Trooper is trooper. So are Scamp, Belle and Finley.
These are four Lloydminster area search and rescue dogs with handlers who recently passed international certification tests for people rescue operations in Canada and the world.
The handlers and their K-9 partners are volunteer members of the Canadian Search & Disaster Dogs Association based in Edmonton where the testing was done by an international judge from Sept. 18-20.
“We don’t do our own certification. It’s done by the International Rescue Dog Organization,” said Richard Lee president of CASDDA.
“That IRO certification is required for international dispatch under the United Nations in a major disaster worldwide.”
Only Jean Wobeser and her K-9 partner Scamp and Teresa Thorpe and her K-9 buddy Belle earned their complete international certification.
Thorpe passed the international certification in rubble search for major worldwide disasters with her yellow lab Belle.
“I am thrilled and I am sure my dog is is happy too.
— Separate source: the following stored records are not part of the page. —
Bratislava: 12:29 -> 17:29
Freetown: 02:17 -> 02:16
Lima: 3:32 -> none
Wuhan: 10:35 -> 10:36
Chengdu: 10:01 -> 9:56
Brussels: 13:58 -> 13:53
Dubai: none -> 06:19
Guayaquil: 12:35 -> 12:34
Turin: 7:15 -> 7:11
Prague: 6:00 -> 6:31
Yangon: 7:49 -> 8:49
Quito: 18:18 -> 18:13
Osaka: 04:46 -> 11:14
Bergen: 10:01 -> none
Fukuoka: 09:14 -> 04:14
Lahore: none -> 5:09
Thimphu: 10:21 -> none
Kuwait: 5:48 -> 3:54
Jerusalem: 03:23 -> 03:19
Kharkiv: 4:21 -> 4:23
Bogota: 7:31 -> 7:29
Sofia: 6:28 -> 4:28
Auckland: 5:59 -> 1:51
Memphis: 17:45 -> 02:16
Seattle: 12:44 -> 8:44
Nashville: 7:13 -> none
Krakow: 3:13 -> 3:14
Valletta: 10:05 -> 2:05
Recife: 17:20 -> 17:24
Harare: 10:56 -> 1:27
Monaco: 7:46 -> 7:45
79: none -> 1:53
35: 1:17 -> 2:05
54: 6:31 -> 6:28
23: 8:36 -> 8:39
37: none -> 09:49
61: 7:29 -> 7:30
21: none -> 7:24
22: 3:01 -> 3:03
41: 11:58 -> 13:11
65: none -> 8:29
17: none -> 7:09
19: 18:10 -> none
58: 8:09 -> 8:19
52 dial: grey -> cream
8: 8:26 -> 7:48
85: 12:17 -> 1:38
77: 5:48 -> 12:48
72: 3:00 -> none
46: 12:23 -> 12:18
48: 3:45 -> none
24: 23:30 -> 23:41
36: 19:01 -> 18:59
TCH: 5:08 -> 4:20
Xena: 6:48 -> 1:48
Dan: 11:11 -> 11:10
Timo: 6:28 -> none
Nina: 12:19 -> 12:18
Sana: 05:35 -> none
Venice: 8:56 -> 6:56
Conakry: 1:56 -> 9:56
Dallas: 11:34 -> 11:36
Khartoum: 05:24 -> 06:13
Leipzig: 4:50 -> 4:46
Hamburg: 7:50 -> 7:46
She does love working on the rubble. Having passed the ruble search means we can respond to international disasters,” said Thorpe.
She and Wobeser passed all of the search and obedience and dexterity components.
“For international dispatch you do need to pass all the international components,” explained Lee.
The testing involved 27 teams including five from lLoydminster and two of them happen to pass,” said Lee.
“It is a very difficult exam. The pass rate worldwide is any where from 10 to 15 per cent for international tests and we managed to pass almost 30 per cent.”
See “K-9,” Page 12
Trooper and her handler Stacy Thornton passed the international search component of the international certificate in rubble search.
“The search component is the major one. That really is the core of what search dogs do,” said Lee.
“The four Lloydminster teams did complete that task which was to find missing people. They are all certified to dispatch for local searches.
Jeanne Franson and her K-9 partner Finley passed the international search component.
A fifth rescue dog team from Lloydminster failed the tests but they can try again next year.
The Thornton and Trooper team is one of eight search and rescue dog teams in Lloydminster that train at least twice a week for three to four hours at a time.
Trooper is now qualified to be dispatched locally and nationally to locate survivors lost in the wilderness.
Trooper is a lab cross that Thornton more or less adopted when he was just two days old. He’ll be three at the end of the month.
“He’s a rescue himself and I bottle fed him and raised him all the way up from a rescue that I was fostering for,” she said.
Thornton joined CASDDA as a volunteer a year ago last April after attending a seminar and she takes Trooper with her for weekly training outings with other Lloydminster members.
“We kind of train all over the place from friends and families that have acreages with treed areas,” said Thornton.
“We’ve trained at local businesses; we’ve used their yards and buildings.”
No rescue dog from Lloydminster has yet to called upon to search for people but Thornton said the training is worth it now that Trooper is qualified for rubble and wilderness searches.
“t’s a lot of work. It takes a lot of time and dedication. I am looking forward helping out if we are ever needed,” she said.
As for Trooper Thornton said, “He’s kind of happy. He gets to go to work. He enjoys his job. It’s all a game to him.”